- Opening Delimiter -

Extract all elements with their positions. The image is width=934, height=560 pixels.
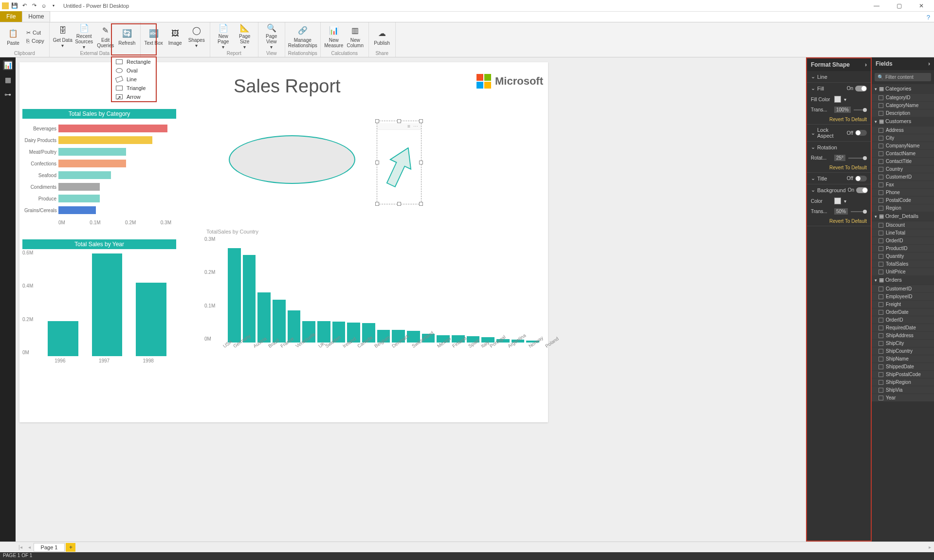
page-tab-1[interactable]: Page 1 [34,543,65,552]
field-Description[interactable]: Description [872,109,934,117]
report-canvas[interactable]: Sales Report Microsoft Total Sales by Ca… [19,62,548,422]
window-close-icon[interactable]: ✕ [915,2,928,9]
qat-undo-icon[interactable]: ↶ [20,2,28,10]
view-report-icon[interactable]: 📊 [3,60,13,70]
shape-more-icon[interactable]: ⋯ [413,124,418,129]
shape-rectangle[interactable]: Rectangle [112,57,156,66]
qat-redo-icon[interactable]: ↷ [30,2,38,10]
field-Country[interactable]: Country [872,165,934,173]
lockaspect-toggle[interactable] [855,130,867,136]
section-lockaspect[interactable]: ⌄ Lock AspectOff [807,125,871,141]
copy-button[interactable]: ⎘ Copy [24,37,46,44]
section-title[interactable]: ⌄ TitleOff [807,173,871,184]
field-ShipPostalCode[interactable]: ShipPostalCode [872,370,934,378]
field-ShipVia[interactable]: ShipVia [872,386,934,394]
pagetab-prev[interactable]: ◂ [25,544,34,550]
bg-color-picker[interactable] [834,198,841,204]
field-ContactTitle[interactable]: ContactTitle [872,157,934,165]
table-Customers[interactable]: ▾ ▦ Customers [872,117,934,126]
field-Freight[interactable]: Freight [872,300,934,308]
field-Address[interactable]: Address [872,126,934,134]
collapse-icon[interactable]: › [865,61,867,68]
table-Orders[interactable]: ▾ ▦ Orders [872,275,934,285]
section-line[interactable]: ⌄ Line [807,71,871,82]
new-column-button[interactable]: ▥New Column [345,23,366,50]
fill-color-picker[interactable] [834,96,841,103]
table-Order_Details[interactable]: ▾ ▦ Order_Details [872,212,934,221]
field-OrderID[interactable]: OrderID [872,316,934,324]
table-Categories[interactable]: ▾ ▦ Categories [872,84,934,93]
qat-dropdown-icon[interactable]: ▾ [50,2,57,10]
field-PostalCode[interactable]: PostalCode [872,196,934,204]
field-TotalSales[interactable]: TotalSales [872,260,934,268]
text-box-button[interactable]: 🔤Text Box [144,23,164,50]
background-toggle[interactable] [856,187,868,193]
fill-revert[interactable]: Revert To Default [807,115,871,124]
field-CustomerID[interactable]: CustomerID [872,285,934,292]
field-Phone[interactable]: Phone [872,188,934,196]
tab-home[interactable]: Home [22,11,50,22]
image-button[interactable]: 🖼Image [165,23,185,50]
fill-toggle[interactable] [855,86,867,91]
field-UnitPrice[interactable]: UnitPrice [872,268,934,275]
field-Fax[interactable]: Fax [872,181,934,188]
fields-collapse-icon[interactable]: › [928,60,930,67]
paste-button[interactable]: 📋Paste [3,23,23,50]
shape-line[interactable]: Line [112,75,156,84]
pagetab-first[interactable]: |◂ [16,544,25,550]
section-background[interactable]: ⌄ BackgroundOn [807,184,871,196]
rotation-revert[interactable]: Revert To Default [807,163,871,172]
help-icon[interactable]: ? [923,13,934,22]
rotation-slider[interactable] [848,158,867,159]
field-ShippedDate[interactable]: ShippedDate [872,362,934,370]
field-CustomerID[interactable]: CustomerID [872,173,934,181]
field-ShipRegion[interactable]: ShipRegion [872,378,934,386]
shape-triangle[interactable]: Triangle [112,84,156,92]
add-page-button[interactable]: + [66,543,75,552]
field-Quantity[interactable]: Quantity [872,252,934,260]
field-Year[interactable]: Year [872,394,934,401]
field-RequiredDate[interactable]: RequiredDate [872,324,934,331]
new-page-button[interactable]: 📄New Page▾ [213,23,234,50]
shape-arrow[interactable]: ↗Arrow [112,92,156,101]
title-toggle[interactable] [855,176,867,181]
view-relationships-icon[interactable]: ⊶ [3,90,13,99]
chart-category[interactable]: Total Sales by Category BeveragesDairy P… [22,109,176,225]
new-measure-button[interactable]: 📊New Measure [324,23,344,50]
oval-shape[interactable] [229,135,355,184]
shapes-button[interactable]: ◯Shapes▾ [186,23,207,50]
get-data-button[interactable]: 🗄Get Data▾ [53,23,73,50]
field-OrderDate[interactable]: OrderDate [872,308,934,316]
shape-oval[interactable]: Oval [112,66,156,75]
field-CompanyName[interactable]: CompanyName [872,142,934,149]
field-City[interactable]: City [872,134,934,142]
manage-relationships-button[interactable]: 🔗Manage Relationships [288,23,317,50]
field-CategoryName[interactable]: CategoryName [872,101,934,109]
field-EmployeeID[interactable]: EmployeeID [872,292,934,300]
tab-file[interactable]: File [0,11,22,22]
field-ShipName[interactable]: ShipName [872,355,934,362]
refresh-button[interactable]: 🔄Refresh [117,23,137,50]
window-maximize-icon[interactable]: ▢ [892,2,906,9]
pagetab-next[interactable]: ▸ [926,544,934,550]
chart-year[interactable]: Total Sales by Year 0.6M0.4M0.2M0M 19961… [22,239,176,363]
field-ShipCity[interactable]: ShipCity [872,339,934,347]
qat-smiley-icon[interactable]: ☺ [40,2,48,10]
edit-queries-button[interactable]: ✎Edit Queries [95,23,116,50]
bg-revert[interactable]: Revert To Default [807,217,871,226]
view-data-icon[interactable]: ▦ [3,75,13,85]
field-CategoryID[interactable]: CategoryID [872,93,934,101]
publish-button[interactable]: ☁Publish [372,23,392,50]
field-Region[interactable]: Region [872,204,934,212]
field-Discount[interactable]: Discount [872,221,934,229]
field-OrderID[interactable]: OrderID [872,236,934,244]
chart-country[interactable]: TotalSales by Country 0.3M0.2M0.1M0M USA… [204,228,545,350]
fill-trans-slider[interactable] [854,109,867,110]
field-ContactName[interactable]: ContactName [872,149,934,157]
qat-save-icon[interactable]: 💾 [11,2,18,10]
arrow-shape-selected[interactable]: ≡⋯ [377,121,421,204]
fields-search[interactable]: 🔍Filter content [875,73,931,81]
recent-sources-button[interactable]: 📄Recent Sources▾ [74,23,94,50]
page-view-button[interactable]: 🔍Page View▾ [261,23,282,50]
field-LineTotal[interactable]: LineTotal [872,229,934,236]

- Closing Delimiter -

WORK INSTRUCTION:
Search the records above for the string "slider". Copy every line that contains it.

TASK RESULT:
rotation-slider[interactable] [848,158,867,159]
fill-trans-slider[interactable] [854,109,867,110]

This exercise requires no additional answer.